The Origin of Life


According to modern science’s version of Genesis -- less colorful than the biblical story, but no less wonderful -- Earth was born, together with the Sun and the other planets, in a whirlwind of gas and dust, some 4.5 billion years ago, a little more than nine billion years after the Big Bang. A half-billion years later, our planet had recovered sufficiently from the pangs of its violent birth to become physically capable of harboring life. After less than another half-billion years, it did indeed harbor life, in particular an entity, called the last universal common ancestor (LUCA), that gave rise through evolution to all known living creatures, including microbes of various kinds, plants, fungi, animals, and humans.

Primitive organisms arose from nonliving matter in what were probably hot, sulfurous, metal-laden, volcanic waters. This unsavory brew was likely “spiced” with abundant small organic molecules such as amino acids, sugars, nitrogenous bases, and other typical components of biological constituents. One of the most astonishing discoveries of the last decades, revealed by exploration of space, nearby celestial objects, and especially meteorites that fell to Earth, is that many of the chemical building blocks of life form spontaneously throughout the universe. Organic chemistry, so named because it was believed to be a prerogative of living organisms, has turned out to be the most widespread and banal chemistry: the chemistry of carbon.

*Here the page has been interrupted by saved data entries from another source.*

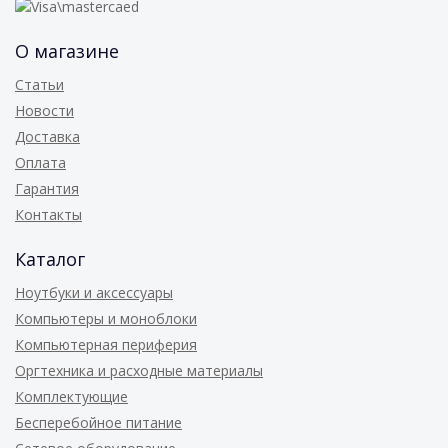
О магазине
Статьи
Новости
Доставка
Оплата
Гарантия
Контакты
Каталог
Ноутбуки и аксессуары
Компьютеры и моноблоки
Компьютерная периферия
Оргтехника и расходные материалы
Комплектующие
Бесперебойное питание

How this “cosmic chemistry” gave rise to the first living cells is not known in detail, but the process may be summed up in two words. The first is chemistry , the essence of life. Living beings continually manufacture their own constituents from small inorganic and organic building blocks, with the help of catalysts called enzymes and of energy derived from sunlight, mineral sources, or foodstuffs made by other organisms. Something similar happened in the origin of life, but along pathways, by the action of catalysts, and with sources of energy that remain to be identified.